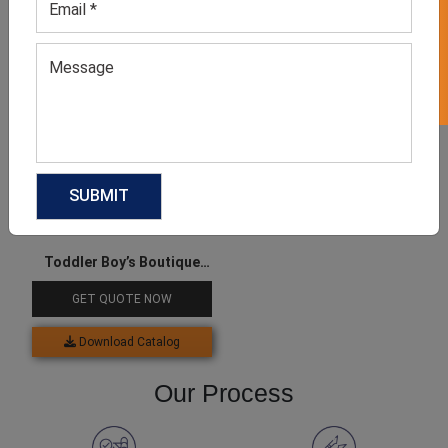
GET 50% OFF ON WHITE LABEL
Download Catalog
Download Catalog
Toddler Boy’s Boutique
Clothes
GET QUOTE NOW
Download Catalog
Our Process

====================

• _WORK INSTRUCTION_: Restate the material above word for word, dropping the pictures.

• _EXERCISE RESPONSE_:
GET 50% OFF ON WHITE LABEL
Download Catalog
Download Catalog
Toddler Boy’s Boutique
Clothes
GET QUOTE NOW
Download Catalog
Our Process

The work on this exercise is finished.